■ Task item:
Whenever a line below includes "Produced", add it to the tally, then give the total and nothing more.

── Records for processing ──

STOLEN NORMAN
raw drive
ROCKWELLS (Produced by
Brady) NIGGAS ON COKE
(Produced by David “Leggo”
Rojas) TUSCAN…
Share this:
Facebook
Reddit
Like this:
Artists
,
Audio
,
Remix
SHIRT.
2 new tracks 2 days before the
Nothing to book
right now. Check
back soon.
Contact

───
── Records for processing ──

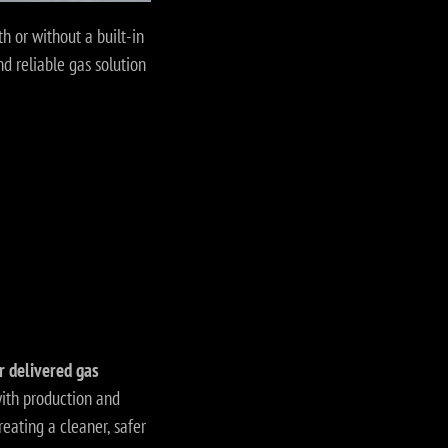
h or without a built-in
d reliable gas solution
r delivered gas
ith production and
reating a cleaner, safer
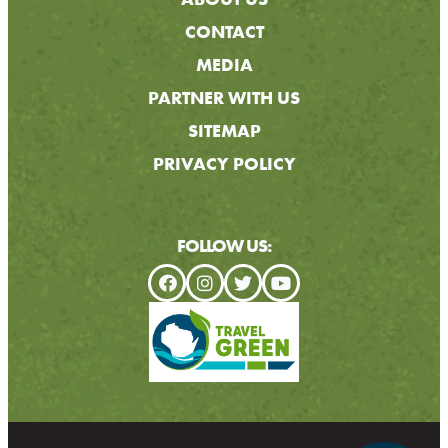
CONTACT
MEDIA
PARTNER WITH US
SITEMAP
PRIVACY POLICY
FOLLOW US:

───
── Records for processing ──

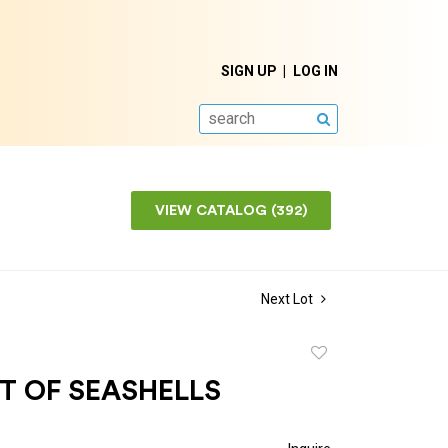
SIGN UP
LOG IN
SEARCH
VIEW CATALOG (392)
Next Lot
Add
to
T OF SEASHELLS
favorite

───

■ Answer area:
2